Scan the entries below and say how many lines contain "toiture". Write only the number.

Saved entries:
—————
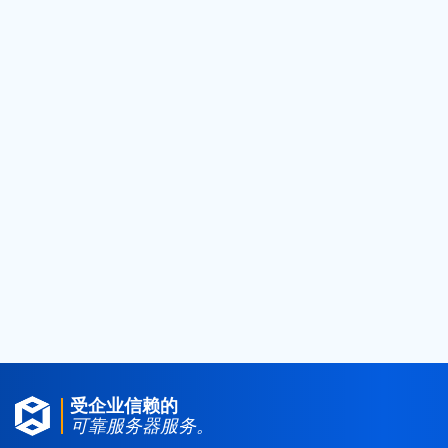
2024
(50)
2023
(8)
2022
(7)
2021
(14)
2020
(21)
2019
(24)
2018
(25)
2017
(4)
2016
(1)
2015
(3)
受企业信赖的
可靠服务器服务。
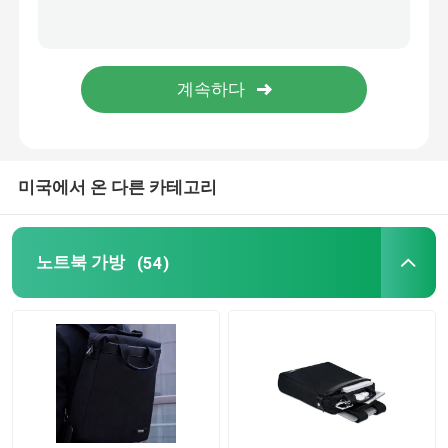
미국에서 온 다른 카테고리
노트북 가방
(54)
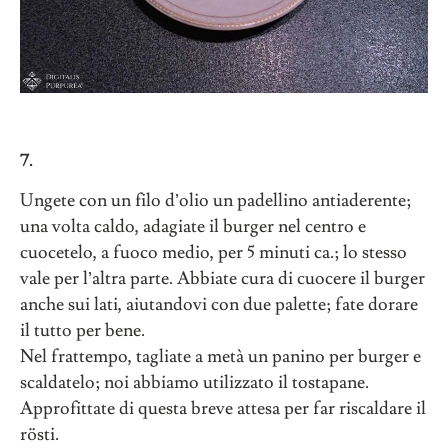
7.
Ungete con un filo d’olio un padellino antiaderente;
una volta caldo, adagiate il burger nel centro e
cuocetelo, a fuoco medio, per 5 minuti ca.; lo stesso
vale per l’altra parte. Abbiate cura di cuocere il burger
anche sui lati, aiutandovi con due palette; fate dorare
il tutto per bene.
Nel frattempo, tagliate a metà un panino per burger e
scaldatelo; noi abbiamo utilizzato il tostapane.
Approfittate di questa breve attesa per far riscaldare il
rösti.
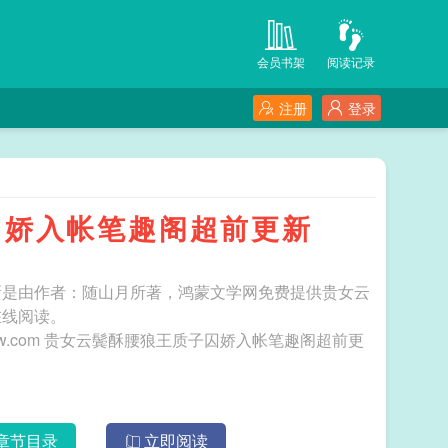
会员书架
阅读记录
注册
登录
囚娇入帐笔趣阁超前更新
新是由作者：随山月所著，鸿蒙文学网免费提供贵女云
在线阅读。
笔趣阁超前更
章节目录
立即阅读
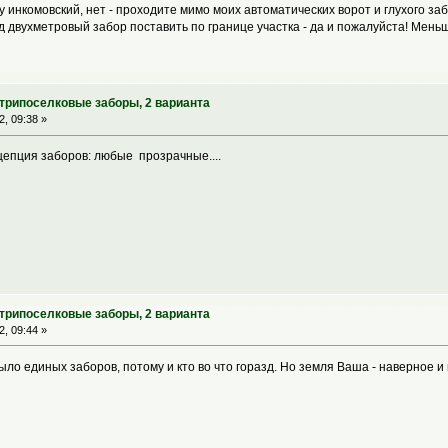
у инкомовский, нет - проходите мимо моих автоматических ворот и глухого заб
д двухметровый забор поставить по границе участка - да и пожалуйста! Мен
утрипоселковые заборы, 2 варианта
, 09:38 »
цепция заборов: любые прозрачные....
утрипоселковые заборы, 2 варианта
, 09:44 »
ло единых заборов, потому и кто во что горазд. Но земля Ваша - наверное и 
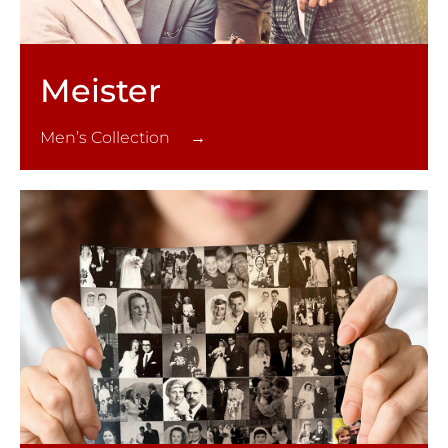
Meister
Men’s Collection →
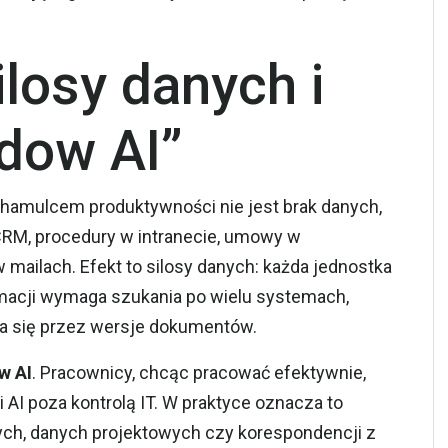
losy danych i
dow AI”
 hamulcem produktywności nie jest brak danych,
 CRM, procedury w intranecie, umowy w
mailach. Efekt to silosy danych: każda jednostka
rmacji wymaga szukania po wielu systemach,
ia się przez wersje dokumentów.
w AI
. Pracownicy, chcąc pracować efektywnie,
AI poza kontrolą IT. W praktyce oznacza to
ch, danych projektowych czy korespondencji z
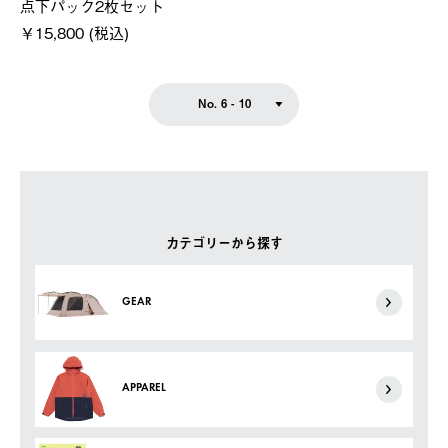
点下パック2枚セット
￥15,800 (税込)
No. 6 - 10
カテゴリーから探す
GEAR
APPAREL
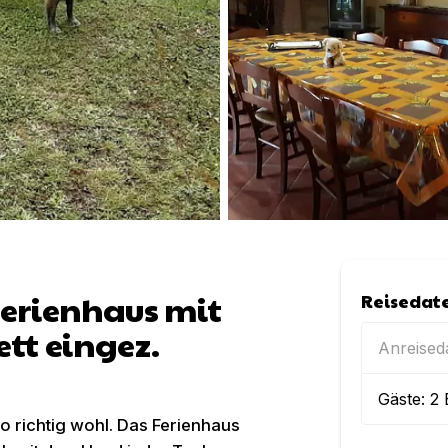
Ferienhaus mit
Reisedat
t eingez.
Anreise
Gäste:
2
so richtig wohl. Das Ferienhaus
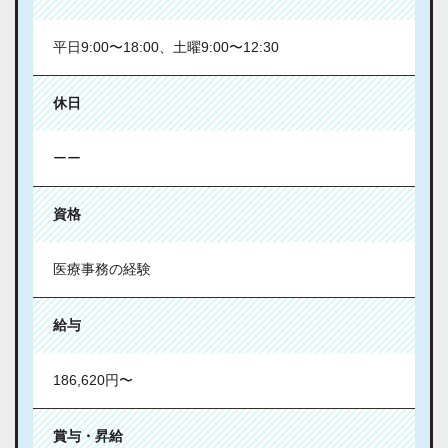
平日9:00〜18:00、土曜9:00〜12:30
休日
ーー
資格
医療事務の経験
給与
186,620円〜
賞与・昇給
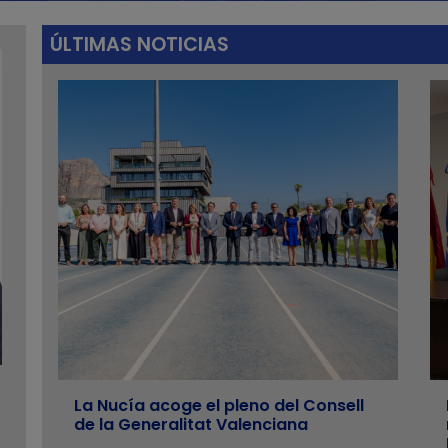
ÚLTIMAS NOTICIAS
La Nucía acoge el pleno del Consell
de la Generalitat Valenciana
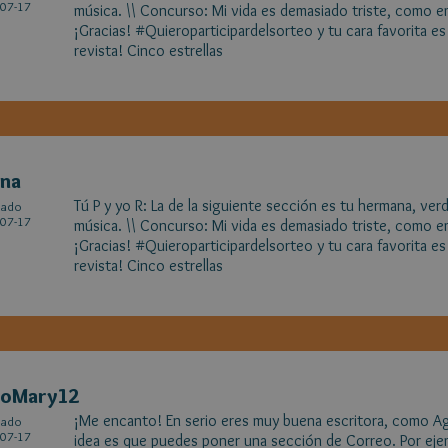
07-17
música. \\ Concurso: Mi vida es demasiado triste, como em
¡Gracias! #Quieroparticipardelsorteo y tu cara favorita es 
revista! Cinco estrellas
ena
Tú P y yo R: La de la siguiente sección es tu hermana, ve
cado
07-17
música. \\ Concurso: Mi vida es demasiado triste, como em
¡Gracias! #Quieroparticipardelsorteo y tu cara favorita es 
revista! Cinco estrellas
toMary12
¡Me encanto! En serio eres muy buena escritora, como Agu
cado
07-17
idea es que puedes poner una sección de Correo. Por ejem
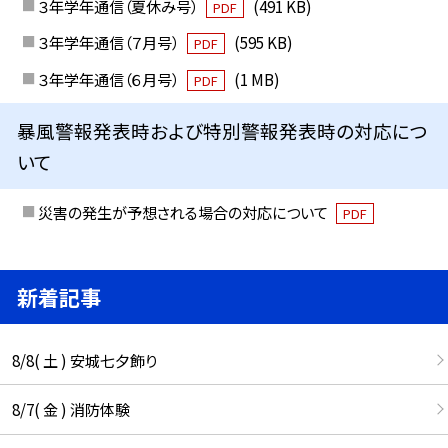
３年学年通信（夏休み号）
(491 KB)
PDF
３年学年通信（７月号）
(595 KB)
PDF
３年学年通信（６月号）
(1 MB)
PDF
暴風警報発表時および特別警報発表時の対応につ
いて
災害の発生が予想される場合の対応について
PDF
新着記事
8/8( 土 ) 安城七夕飾り
8/7( 金 ) 消防体験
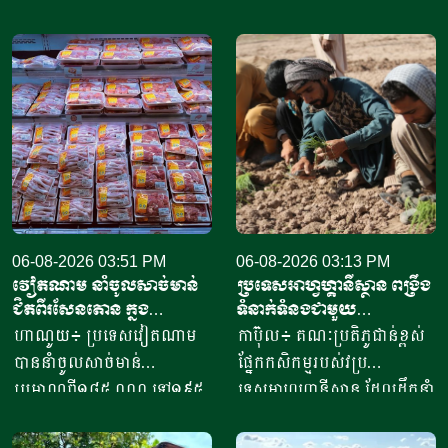
06-08-2026 03:51 PM
06-08-2026 03:13 PM
វៀតណាម នាំចូលសាច់មាន់
ប្រទេសអាហ្វហ្គានីស្ថាន ពង្រឹង
ជិតពីរសែនតោន ក្នុង
ទំនាក់ទំនងជាមួយ
ឆមាសទី១ ដោយភាគច្រើននាំ
ប្រទេសម៉ុលដូវ៉ា ដើម្បីជំរុញ
ហាណូយ៖ ប្រទេសវៀតណាម
កាប៊ុល៖ គណៈប្រតិភូជាន់ខ្ពស់
ចូលពីអាម៉េរិក
កិច្ចសហប្រតិបត្តិការផ្នែក
បាននាំចូលសាច់មាន់
ផ្នែកកសិកម្មរបស់វប្រ
វិទ្យាសាស្ត្រ និងកសិកម្ម
ប្រមាណពី១៨៥ ០០០ ទៅ១៩៥
ទេសអាហ្វហ្គានីស្ថាន ដែលដឹកនាំ
០០០តោន នៅក្នុងឆមាសទី១ នៃ
ដោយអនុរដ្ឋមន្ត្រី លោក សាដៀ
ឆ្នាំ២០២៦នេះ ដោយក្នុងនោះការ
អាហ្សាម អូសម៉ានី (Sadr Azam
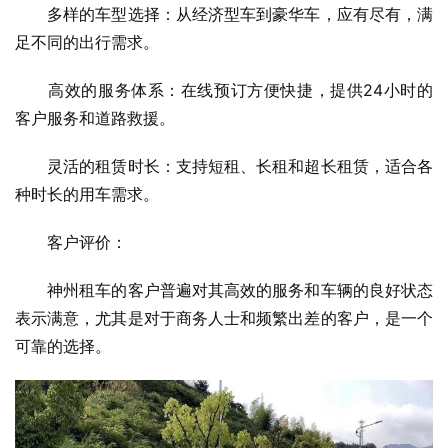
　　多样的车型选择：从经济型车到豪华车，应有尽有，满
足不同的出行需求。
　　高效的服务体系：在线预订方便快捷，提供24小时的
客户服务和道路救援。
　　灵活的租赁时长：支持短租、长租和超长租赁，适合各
种时长的用车需求。
　　客户评价：
　　神州租车的客户普遍对其高效的服务和车辆的良好状态
表示满意，尤其是对于商务人士和频繁出差的客户，是一个
可靠的选择。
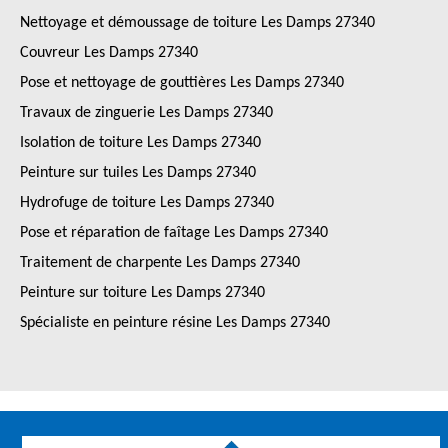
Nettoyage et démoussage de toiture Les Damps 27340
Couvreur Les Damps 27340
Pose et nettoyage de gouttières Les Damps 27340
Travaux de zinguerie Les Damps 27340
Isolation de toiture Les Damps 27340
Peinture sur tuiles Les Damps 27340
Hydrofuge de toiture Les Damps 27340
Pose et réparation de faîtage Les Damps 27340
Traitement de charpente Les Damps 27340
Peinture sur toiture Les Damps 27340
Spécialiste en peinture résine Les Damps 27340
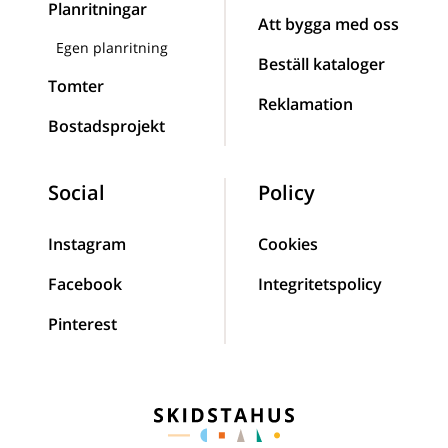
Planritningar
Att bygga med oss
Egen planritning
Beställ kataloger
Tomter
Reklamation
Bostadsprojekt
Social
Policy
Instagram
Cookies
Facebook
Integritetspolicy
Pinterest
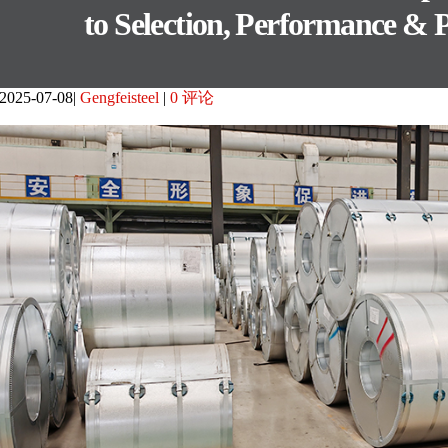
to Selection, Performance & P
2025-07-08
Gengfeisteel
0 评论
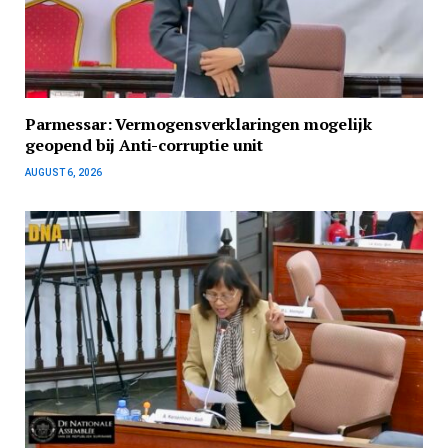
Parmessar: Vermogensverklaringen mogelijk
geopend bij Anti-corruptie unit
AUGUST 6, 2026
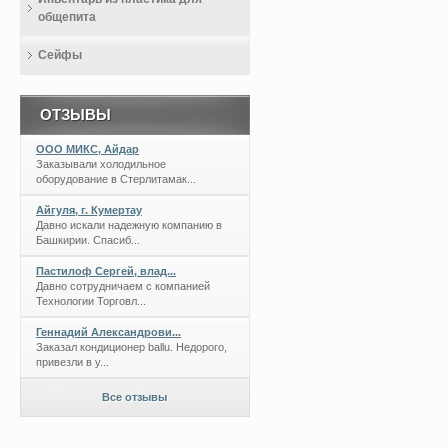
общепита
Сейфы
ОТЗЫВЫ
ООО МИКС, Айдар
Заказывали холодильное
оборудование в Стерлитамак...
Айгуля, г. Кумертау
Давно искали надежную компанию в
Башкирии. Спасиб...
Пастилоф Сергей, влад...
Давно сотрудничаем с компанией
Технологии Торговл...
Геннадий Александрови...
Заказал кондиционер ballu. Недорого,
привезли в у...
Все отзывы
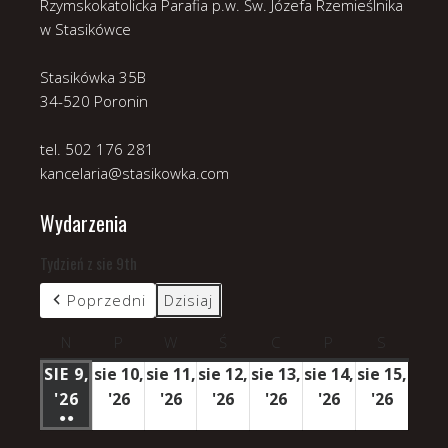
Rzymskokatolicka Parafia p.w. Św. Józefa Rzemieślnika
w Stasikówce
Stasikówka 35B
34-520 Poronin
tel. 502 176 281
kancelaria@stasikowka.com
Wydarzenia
Tydzień z sie 9th
Poprzedni
Dzisiaj
N
niedziela
P
poniedziałek
W
wtorek
Ś
środa
C
czwartek
P
piątek
S
sobota
SIE 9,
sie 10,
sie 11,
sie 12,
sie 13,
sie 14,
sie 15,
'26
9
'26
10
'26
11
'26
12
'26
13
'26
14
'26
15
●●
SIERPNIA
sierpnia
sierpnia
sierpnia
sierpnia
sierpnia
sierpn
(3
—————
Response area:
4